I can stick pretty consistently with a pair of slip on shoe, a light cotton tee shirt and whatever short are closest to me when I'm getting dressed. I don't have a/c in the shop, but I do have a dehumidifier that seems to run almost constantly and a fan circulating air around, mostly for all the wood I have drying. It was quite warm out today with the humidity up there as well and in the shop, it was a little cooler and the humidity was negligible compared to what was outside. Not too terribly uncomfortable, but around 75 outside = perfect shop conditions.


----------



## Bigkahunaranch (Apr 9, 2014)

Its a two shirt day for me down here in central Texas. Usually change
at lunch time. I have window fans that I start up early in the morning, 
but around four pm, time to take a break till after supper time.

I did get one of those "Endura Cool Towels" at Lowes, anxious to try it out, heard good
reports on it.

Dave


----------



## BadJoints (Jun 3, 2015)

Do a google search for 'lightweight tactical pants'. Used by military contractors and off duty military, they have all the features a woodworker needs. Light, water resistant, abrasion and cut resistant, lots of pockets for keeping small tools handy. I use the shorts during the summer. There are also shirts, but I personally prefer lightweight, moisture wicking workout shirts in my garage. One of these days, I'll suck it up and put heat and ac in my garage, but my lottery tickets are always misprints.


----------



## BigEG (Jul 18, 2015)

I understand where you are coming from Charles A. I live in South Central Ga and it is hot down here, metal building for my shop and no air, except fans. Soaking wet when you leave the shop as if you have been swimming.


----------



## TravisH (Feb 6, 2013)

I have always worn jeans, boots, t shirt. Isn't a big deal when it just is me at the house as I would much rather just get drenched and keep working. I have started running a box fan to get some breeze and that is good for the most part. On rare occasions I will wear shorts. Just this weekend I picked up one of the "cool" towels to try out and a wicking shirt on a clearance rack to see if it makes much of a difference.


----------



## atouchofoz (Jul 2, 2015)

Just wondering if anyone has a positive or negative result on the Endura Cool Towels? 
I personally have used the shammys that are used for whipping down the vehicles. They help. 
Suzanne


----------



## CharlesA (Jun 24, 2013)

http://www.consumerreports.org/cro/news/2013/08/consumer-reports-reviews-enduracool-and-chill-its-cooling-towels/index.htm

"Bottom line. All three towels cooled down when wet and can help you cool off on a hot day when relative humidity is low to moderate. They do not work as well when the humidity is high. As our tests show, a common kitchen towel will cool you just as quick but if you want to chill out like your favorite sports star, give a cooling towel a try."


----------



## Woodbum (Jan 3, 2010)

Summer: shorts, t shirt and old running shoes with mini crew socks.

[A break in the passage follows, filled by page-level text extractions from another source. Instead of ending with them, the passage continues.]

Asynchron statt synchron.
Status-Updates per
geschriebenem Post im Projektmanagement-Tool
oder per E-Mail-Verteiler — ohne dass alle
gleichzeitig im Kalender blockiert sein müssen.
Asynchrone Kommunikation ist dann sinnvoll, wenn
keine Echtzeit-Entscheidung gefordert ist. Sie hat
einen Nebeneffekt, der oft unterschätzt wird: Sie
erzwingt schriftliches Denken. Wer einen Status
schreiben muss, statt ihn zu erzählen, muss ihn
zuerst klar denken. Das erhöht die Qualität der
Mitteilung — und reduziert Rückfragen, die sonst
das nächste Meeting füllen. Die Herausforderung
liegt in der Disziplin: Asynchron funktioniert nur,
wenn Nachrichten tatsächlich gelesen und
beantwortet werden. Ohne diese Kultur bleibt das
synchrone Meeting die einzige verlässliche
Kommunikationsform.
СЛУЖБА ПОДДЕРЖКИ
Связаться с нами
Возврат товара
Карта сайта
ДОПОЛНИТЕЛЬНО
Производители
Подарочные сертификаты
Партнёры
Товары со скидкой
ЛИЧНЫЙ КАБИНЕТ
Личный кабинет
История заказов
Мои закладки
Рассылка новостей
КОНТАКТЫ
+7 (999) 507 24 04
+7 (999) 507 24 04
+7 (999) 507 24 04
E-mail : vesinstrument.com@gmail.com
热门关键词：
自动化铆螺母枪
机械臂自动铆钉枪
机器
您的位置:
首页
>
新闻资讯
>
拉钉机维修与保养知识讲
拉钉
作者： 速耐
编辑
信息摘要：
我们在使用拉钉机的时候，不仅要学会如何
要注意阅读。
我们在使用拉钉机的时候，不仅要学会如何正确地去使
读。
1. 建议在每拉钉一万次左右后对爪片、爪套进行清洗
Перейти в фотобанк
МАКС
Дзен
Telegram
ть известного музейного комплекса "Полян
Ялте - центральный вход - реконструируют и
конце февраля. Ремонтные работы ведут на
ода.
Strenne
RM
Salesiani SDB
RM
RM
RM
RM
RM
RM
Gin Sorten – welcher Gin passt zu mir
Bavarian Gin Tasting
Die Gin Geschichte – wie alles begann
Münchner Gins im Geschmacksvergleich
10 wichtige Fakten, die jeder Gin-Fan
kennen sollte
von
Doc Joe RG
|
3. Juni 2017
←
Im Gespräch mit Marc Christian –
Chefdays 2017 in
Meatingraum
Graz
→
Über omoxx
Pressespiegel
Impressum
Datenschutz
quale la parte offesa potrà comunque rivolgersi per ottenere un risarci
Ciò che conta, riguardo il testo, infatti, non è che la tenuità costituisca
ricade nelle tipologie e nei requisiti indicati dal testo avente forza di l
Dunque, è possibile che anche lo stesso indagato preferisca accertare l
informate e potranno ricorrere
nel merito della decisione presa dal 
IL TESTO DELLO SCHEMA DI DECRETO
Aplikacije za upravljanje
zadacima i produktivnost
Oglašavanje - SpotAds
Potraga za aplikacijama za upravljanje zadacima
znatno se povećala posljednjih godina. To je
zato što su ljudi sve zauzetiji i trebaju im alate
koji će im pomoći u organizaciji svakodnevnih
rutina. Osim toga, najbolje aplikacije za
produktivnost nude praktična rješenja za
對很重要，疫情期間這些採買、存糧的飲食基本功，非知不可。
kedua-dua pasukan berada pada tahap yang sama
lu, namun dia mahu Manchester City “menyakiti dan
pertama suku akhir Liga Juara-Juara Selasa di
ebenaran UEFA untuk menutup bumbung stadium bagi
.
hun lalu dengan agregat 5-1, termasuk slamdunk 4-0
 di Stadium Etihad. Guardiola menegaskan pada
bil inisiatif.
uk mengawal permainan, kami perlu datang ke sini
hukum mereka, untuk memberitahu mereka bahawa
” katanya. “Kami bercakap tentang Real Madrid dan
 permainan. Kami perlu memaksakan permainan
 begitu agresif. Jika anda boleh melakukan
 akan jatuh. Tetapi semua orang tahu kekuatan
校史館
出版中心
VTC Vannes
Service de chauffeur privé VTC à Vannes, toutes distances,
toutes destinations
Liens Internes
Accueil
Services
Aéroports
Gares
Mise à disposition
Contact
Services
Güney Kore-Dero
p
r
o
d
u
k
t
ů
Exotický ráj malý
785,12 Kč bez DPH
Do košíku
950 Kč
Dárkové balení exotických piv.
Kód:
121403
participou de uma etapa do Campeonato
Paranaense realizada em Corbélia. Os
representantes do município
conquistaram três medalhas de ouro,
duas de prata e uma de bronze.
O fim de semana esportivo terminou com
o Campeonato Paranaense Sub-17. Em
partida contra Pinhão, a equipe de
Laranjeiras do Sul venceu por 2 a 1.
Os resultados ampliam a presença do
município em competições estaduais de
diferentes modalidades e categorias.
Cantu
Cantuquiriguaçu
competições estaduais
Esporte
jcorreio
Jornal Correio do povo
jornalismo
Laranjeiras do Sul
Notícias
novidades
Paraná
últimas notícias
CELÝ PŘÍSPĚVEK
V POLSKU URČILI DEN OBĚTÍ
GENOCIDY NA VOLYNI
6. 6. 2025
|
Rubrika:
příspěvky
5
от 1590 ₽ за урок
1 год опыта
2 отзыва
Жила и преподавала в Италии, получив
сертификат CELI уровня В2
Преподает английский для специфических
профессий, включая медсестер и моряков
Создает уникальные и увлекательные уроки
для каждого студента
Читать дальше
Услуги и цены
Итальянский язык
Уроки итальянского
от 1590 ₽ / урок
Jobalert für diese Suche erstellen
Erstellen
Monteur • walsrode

And oh yes, 2 fans
Winter: jeans, long sleeve T shirt, flannel work shirt, vest, old running shoes with wool socks and a hat with a propane heater that allows me to shed layers eventually
Goofy OK weather: 10 degrees to 110 degrees


----------



## Charlie5791 (Feb 21, 2012)

I thought about getting a 12,000 BTU AC unit for my shop but honestly….. I thought I'd spend more time cleaning the filter than working. How do you guys with AC in the shop handle the filters cloggin' up?


----------



## oldnovice (Mar 7, 2009)

When it get too hot, 92° and above, I stay out of my garage shop.

Being too hot can cause a lack of concentration, just like if it too cold, and lack of concentration is a perfect recipe for accidents.


----------



## Texcaster (Oct 26, 2013)

> Yesterday was a four t shirt day. 95 F with 75% humidity.
> 
> Much better today, only 20% humidity.
> 
> ...


Great photo! It's winter for me and polyester undies.


----------



## Blackie_ (Jul 10, 2011)

Reading this thread really makes me appreciate having AC in my shop, it's a strong must here in this Texas heat, after cutting grass and weed eating I work up a soaking sweat I then hit the shower and head to the shop, I keep my shop temp at 68 degrees and my house at 76 degrees


----------



## Blackie_ (Jul 10, 2011)

Charles, have you considered something like this?

Ice chest cooling system.


----------



## Matt59 (Mar 31, 2013)

At work in the summer (construction), I wear Carhartt lightweight canvas or twill pants. The canvas is lighter than the twill, but both are much more comfortable than jeans. For shirts, I wear some cotton t-shirts but prefer lightweight cotton button-downs. With the sleeves rolled and the top buttons undone, it's quite comfortable. Much more so than the t-shirts! The shirts are those lightweight fishing-type shirts the OP mentioned. The collars can be popped to block the neck from the sun, and they wick sweat better than the t-shirts.

When I get home and into the shop, however, the shorts go on and sneakers replace the work boots.


----------